It is a similar story, Kalb said, with the risk adjustment, a new balance sheet metric under IFRS 17, where companies can choose, among other things, the confidence level they report at.
Even with the comparability challenges, all agree that IFRS 17 is far more consistent and reflective of the underlying economics of insurance business than IFRS 4, which was introduced as an interim standard in 2005 and largely allowed companies to continue reporting under their various local accounting conventions.
"This is the most amazing transformation of a particular sector in terms of the accessibility to the fundamental economic data that a set of financial statements is supposed to produce for the readers of those financial statements," Nagari said.

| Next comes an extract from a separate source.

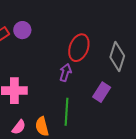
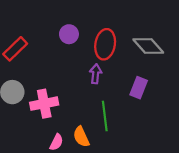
purple circle: (22, 30) -> (69, 34), moved
gray diamond: (117, 56) -> (148, 46), turned -48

He added that investors had told him they would be able to perform what they consider a normal fundamental financial analysis of insurance company performance with IFRS 17, which was "nearly impossible to do under IFRS 4" because of the variance in reporting it allowed.

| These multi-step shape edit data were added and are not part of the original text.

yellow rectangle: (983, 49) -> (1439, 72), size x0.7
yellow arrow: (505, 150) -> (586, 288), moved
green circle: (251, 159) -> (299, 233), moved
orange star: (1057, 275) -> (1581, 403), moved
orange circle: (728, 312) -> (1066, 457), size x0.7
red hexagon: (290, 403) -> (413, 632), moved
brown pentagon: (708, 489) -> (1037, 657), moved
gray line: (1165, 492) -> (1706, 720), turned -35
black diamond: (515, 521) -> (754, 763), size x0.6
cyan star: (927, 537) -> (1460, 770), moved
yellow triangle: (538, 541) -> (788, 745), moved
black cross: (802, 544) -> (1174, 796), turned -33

In particular, the CSM and risk adjustment are among the most revealing of the new metrics. Both will make explicit information that was previously only implicit in margins and reserves, Mistry said. "That transparency is going to be helpful as we start getting more and more information, and it's going to allow us to make those assessments of strength between insurers more easily."
Where comparability problems remain, IFRS 17's disclosure requirement, under which companies will need to explain choices they have made, "is going to be key to enable that comparison across ... differing approaches," Mistry said.